Topic 3 Overfitting

Learning Goals

  • Explain why training/in-sample model evaluation metrics can provide a misleading view of true test/out-of-sample performance


Slides from today are available here.




Exercises

Exercise 1

Consider the following relationship. (From the code, we can tell that the true relationship between x and y is quadratic: \(y=x^2\) is the underlying relationship.)

Imagine a model that is overfit to this training data. (You are not limited to lines.) Draw a picture of the predictions from this overfit model.

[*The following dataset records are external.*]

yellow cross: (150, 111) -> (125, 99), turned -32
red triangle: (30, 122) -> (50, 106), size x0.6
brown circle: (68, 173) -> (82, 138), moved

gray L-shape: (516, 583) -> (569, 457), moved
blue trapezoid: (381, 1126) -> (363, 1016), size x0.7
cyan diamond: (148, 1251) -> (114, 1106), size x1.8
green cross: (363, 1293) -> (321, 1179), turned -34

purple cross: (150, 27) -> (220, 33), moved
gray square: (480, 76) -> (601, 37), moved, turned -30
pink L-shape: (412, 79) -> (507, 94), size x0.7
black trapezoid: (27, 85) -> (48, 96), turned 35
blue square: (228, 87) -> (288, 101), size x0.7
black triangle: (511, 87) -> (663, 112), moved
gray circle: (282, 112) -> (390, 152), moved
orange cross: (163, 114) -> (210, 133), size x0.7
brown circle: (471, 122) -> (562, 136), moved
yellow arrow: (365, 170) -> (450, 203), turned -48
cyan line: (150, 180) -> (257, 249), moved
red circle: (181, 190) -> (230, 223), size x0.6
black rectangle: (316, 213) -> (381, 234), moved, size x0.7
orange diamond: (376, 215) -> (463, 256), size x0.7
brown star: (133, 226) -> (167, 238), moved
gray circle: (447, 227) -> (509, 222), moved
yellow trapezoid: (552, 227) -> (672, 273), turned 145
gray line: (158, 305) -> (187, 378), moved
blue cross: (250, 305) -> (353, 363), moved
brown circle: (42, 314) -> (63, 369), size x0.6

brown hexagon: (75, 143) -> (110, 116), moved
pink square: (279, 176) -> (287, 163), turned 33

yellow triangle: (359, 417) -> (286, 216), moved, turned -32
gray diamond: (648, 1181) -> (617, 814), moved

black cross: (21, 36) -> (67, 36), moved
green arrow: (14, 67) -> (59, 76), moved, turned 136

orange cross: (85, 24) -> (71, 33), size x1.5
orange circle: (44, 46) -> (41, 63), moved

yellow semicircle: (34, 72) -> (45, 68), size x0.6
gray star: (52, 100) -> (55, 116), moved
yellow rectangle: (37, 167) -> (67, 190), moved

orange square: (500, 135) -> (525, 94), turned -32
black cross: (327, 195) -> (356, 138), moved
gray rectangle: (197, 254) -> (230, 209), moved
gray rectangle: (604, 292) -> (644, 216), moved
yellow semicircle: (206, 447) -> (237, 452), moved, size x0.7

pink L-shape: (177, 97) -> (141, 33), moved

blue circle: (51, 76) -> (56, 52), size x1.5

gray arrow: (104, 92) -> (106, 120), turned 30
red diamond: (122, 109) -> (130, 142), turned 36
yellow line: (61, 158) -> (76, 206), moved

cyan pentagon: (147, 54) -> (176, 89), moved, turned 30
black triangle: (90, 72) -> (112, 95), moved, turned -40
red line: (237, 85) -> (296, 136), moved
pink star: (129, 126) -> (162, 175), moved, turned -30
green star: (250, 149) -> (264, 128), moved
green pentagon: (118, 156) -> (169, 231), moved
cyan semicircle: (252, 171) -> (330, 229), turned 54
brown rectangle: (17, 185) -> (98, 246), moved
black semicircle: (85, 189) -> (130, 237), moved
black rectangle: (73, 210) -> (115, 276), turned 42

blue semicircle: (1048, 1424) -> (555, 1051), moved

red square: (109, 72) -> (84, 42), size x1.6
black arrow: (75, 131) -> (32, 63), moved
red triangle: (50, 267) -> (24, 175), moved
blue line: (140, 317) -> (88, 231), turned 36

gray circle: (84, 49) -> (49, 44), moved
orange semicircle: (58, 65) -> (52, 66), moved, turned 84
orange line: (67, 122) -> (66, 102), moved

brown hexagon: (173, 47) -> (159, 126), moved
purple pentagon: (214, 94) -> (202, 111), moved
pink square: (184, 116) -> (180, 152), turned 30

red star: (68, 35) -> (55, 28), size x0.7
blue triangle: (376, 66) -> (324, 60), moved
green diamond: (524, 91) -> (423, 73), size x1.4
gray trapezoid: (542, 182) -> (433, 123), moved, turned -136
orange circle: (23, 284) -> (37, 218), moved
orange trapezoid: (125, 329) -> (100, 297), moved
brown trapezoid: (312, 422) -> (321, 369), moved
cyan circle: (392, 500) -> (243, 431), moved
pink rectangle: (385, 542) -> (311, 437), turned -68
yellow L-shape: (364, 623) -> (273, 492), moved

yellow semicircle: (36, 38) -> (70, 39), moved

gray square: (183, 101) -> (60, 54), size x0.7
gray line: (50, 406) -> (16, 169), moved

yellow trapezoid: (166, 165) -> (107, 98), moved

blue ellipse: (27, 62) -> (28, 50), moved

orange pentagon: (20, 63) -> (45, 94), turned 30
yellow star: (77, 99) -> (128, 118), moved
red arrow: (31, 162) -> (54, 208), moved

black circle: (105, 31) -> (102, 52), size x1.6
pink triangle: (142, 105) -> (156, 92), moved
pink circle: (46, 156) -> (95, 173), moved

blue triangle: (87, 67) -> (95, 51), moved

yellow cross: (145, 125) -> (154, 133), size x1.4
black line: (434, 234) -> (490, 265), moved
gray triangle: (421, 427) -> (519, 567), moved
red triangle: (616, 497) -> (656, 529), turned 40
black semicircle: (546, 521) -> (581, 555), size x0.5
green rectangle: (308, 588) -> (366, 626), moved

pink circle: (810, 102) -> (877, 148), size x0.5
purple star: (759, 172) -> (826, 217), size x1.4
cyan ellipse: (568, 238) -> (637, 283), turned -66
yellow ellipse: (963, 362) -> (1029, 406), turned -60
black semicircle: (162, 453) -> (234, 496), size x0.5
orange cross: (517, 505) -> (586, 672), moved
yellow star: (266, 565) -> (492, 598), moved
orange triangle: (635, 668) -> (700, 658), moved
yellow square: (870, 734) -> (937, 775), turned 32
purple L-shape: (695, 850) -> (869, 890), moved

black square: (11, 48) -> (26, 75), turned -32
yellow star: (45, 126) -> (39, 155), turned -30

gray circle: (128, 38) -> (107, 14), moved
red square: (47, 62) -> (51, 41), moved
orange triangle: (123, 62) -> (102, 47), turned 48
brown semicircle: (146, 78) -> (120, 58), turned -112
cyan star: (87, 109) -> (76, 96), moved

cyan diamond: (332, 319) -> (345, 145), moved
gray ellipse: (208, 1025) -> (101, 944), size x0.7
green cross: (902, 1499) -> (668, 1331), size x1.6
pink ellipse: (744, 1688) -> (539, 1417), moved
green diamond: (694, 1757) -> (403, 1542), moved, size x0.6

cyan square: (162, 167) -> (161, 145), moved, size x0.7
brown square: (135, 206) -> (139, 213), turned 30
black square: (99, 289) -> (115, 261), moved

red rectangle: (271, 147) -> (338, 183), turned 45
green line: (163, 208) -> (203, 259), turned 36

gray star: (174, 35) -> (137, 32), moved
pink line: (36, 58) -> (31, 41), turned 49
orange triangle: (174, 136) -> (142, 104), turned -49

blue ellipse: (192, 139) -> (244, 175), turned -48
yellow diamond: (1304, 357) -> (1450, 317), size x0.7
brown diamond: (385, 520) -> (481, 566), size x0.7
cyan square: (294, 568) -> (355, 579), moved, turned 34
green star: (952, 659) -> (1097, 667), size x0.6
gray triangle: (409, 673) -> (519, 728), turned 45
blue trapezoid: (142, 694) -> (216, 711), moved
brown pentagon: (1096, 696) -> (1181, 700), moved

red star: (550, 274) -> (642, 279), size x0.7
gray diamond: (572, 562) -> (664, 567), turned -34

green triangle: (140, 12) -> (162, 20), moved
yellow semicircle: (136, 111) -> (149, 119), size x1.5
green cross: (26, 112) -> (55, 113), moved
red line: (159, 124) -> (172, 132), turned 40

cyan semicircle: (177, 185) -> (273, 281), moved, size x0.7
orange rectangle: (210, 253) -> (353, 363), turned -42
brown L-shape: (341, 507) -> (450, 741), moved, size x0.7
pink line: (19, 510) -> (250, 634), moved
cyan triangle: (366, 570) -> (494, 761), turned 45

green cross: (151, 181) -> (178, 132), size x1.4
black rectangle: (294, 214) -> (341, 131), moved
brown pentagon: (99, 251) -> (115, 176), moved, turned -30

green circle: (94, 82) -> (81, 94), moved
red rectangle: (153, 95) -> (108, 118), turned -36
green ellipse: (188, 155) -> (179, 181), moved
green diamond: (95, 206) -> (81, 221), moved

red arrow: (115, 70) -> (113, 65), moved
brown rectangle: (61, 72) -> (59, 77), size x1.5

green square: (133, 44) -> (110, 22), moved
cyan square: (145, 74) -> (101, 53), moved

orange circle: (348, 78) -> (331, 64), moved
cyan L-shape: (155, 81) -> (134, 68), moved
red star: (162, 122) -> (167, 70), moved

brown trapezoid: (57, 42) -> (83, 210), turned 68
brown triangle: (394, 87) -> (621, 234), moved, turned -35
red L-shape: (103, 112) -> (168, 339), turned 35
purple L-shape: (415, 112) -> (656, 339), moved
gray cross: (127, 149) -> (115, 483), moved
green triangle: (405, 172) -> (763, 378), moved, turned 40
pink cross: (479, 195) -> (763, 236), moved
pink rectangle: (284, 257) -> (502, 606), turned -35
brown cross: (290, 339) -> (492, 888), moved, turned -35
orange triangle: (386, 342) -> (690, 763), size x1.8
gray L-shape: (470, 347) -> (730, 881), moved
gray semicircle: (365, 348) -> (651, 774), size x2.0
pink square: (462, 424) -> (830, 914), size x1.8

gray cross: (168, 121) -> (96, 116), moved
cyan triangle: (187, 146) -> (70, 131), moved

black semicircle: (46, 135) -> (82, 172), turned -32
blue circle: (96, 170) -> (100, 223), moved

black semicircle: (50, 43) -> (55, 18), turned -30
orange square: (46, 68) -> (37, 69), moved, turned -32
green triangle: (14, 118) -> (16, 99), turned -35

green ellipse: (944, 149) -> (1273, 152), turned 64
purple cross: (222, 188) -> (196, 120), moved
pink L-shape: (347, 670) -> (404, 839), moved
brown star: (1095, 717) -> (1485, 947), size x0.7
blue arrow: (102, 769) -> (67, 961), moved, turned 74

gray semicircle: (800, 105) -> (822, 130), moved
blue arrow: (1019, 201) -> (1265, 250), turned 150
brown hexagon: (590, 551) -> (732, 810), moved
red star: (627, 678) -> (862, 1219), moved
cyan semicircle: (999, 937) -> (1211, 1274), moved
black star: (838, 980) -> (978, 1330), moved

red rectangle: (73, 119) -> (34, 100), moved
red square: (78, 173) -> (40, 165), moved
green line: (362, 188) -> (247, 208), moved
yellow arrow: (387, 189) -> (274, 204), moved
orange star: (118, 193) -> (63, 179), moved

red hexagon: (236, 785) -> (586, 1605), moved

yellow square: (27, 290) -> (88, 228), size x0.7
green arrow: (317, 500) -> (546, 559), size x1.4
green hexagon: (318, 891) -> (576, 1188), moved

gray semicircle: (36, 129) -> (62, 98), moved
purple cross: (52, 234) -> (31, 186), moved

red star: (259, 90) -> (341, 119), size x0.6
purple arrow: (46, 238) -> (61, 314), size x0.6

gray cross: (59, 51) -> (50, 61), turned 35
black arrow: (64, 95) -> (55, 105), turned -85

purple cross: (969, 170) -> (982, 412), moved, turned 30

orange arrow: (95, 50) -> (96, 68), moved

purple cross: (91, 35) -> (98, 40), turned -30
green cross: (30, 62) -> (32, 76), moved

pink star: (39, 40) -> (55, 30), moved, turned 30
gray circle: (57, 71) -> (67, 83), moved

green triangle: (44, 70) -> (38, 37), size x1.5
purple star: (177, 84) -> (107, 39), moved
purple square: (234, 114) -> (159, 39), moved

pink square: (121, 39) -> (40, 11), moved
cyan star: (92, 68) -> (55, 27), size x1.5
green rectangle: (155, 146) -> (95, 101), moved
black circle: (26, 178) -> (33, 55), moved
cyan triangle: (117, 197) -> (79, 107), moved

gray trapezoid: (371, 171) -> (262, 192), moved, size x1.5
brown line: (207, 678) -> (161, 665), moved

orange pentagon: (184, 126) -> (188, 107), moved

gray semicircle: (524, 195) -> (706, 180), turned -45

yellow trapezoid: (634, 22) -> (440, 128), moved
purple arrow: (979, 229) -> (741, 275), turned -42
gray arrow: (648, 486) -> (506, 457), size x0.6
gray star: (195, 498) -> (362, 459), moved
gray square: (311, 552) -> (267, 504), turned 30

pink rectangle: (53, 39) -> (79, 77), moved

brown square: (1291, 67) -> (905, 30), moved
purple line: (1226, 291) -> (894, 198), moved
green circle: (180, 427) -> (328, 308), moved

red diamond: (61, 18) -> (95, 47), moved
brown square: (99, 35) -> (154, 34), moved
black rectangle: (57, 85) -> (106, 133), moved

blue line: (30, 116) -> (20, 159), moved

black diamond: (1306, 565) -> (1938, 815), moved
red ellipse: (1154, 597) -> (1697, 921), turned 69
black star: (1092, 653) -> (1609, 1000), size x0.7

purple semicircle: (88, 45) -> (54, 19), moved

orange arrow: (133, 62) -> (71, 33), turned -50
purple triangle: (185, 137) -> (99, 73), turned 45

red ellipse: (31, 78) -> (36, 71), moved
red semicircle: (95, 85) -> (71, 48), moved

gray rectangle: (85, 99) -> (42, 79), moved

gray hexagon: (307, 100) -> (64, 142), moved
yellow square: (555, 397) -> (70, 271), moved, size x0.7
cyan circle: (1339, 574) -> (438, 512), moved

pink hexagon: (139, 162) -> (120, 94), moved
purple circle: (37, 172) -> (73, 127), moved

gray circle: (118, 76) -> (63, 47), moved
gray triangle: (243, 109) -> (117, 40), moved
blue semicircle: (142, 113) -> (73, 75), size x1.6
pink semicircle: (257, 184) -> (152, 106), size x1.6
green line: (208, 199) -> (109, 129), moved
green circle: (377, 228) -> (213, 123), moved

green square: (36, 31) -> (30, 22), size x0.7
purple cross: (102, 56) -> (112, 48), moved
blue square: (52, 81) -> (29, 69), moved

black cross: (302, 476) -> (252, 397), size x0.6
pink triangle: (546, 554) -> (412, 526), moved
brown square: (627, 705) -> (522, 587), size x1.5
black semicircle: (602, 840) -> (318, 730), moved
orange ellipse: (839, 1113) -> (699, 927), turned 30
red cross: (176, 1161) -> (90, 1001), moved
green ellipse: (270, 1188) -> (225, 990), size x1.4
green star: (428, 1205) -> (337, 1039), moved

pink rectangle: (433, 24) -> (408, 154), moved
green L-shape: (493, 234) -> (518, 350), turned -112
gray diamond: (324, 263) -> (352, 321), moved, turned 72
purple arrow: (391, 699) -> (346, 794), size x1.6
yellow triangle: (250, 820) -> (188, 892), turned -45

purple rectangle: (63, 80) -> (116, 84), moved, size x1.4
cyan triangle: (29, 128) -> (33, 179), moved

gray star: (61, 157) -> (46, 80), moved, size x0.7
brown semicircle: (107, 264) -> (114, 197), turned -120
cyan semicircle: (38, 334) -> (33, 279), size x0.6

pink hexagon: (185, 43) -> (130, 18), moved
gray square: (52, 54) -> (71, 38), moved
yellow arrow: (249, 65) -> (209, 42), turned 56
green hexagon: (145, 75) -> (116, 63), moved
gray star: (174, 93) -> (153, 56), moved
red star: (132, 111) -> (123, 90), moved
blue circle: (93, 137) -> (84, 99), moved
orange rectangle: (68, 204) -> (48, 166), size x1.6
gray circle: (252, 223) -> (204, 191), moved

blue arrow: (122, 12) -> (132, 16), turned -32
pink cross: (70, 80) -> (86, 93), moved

Explain why your picture demonstrates overfitting:

  • How does your model perform on the training data (the data displayed here)?
  • If we received a new dataset from this same setting (test data), what would a plot of y vs. x look like?
  • How would your model perform on this new test data?
set.seed(123)

data_train <- tibble::tibble(
    x = runif(15,0,7), # Generate random numbers for predictor x
    y = x^2 + rnorm(15,sd = 7) # Generate y using y = x^2 + noise
)
data_train %>%
    ggplot(aes(x = x, y = y)) + 
    geom_point() +
    theme_classic()


Exercise 2

Consider this xkcd comic on “modeling” the outcomes of US presidential elections. How is this comic related to overfitting?


Check-in with groupmates

What ideas have you found confusing, less clear, or intriguing based on videos and class exercises? Based on this, what would help improve your understanding or help you improve others’ understanding? You’ll reflect on these noticings in the Metacognitive Reflection part of your homework assignments.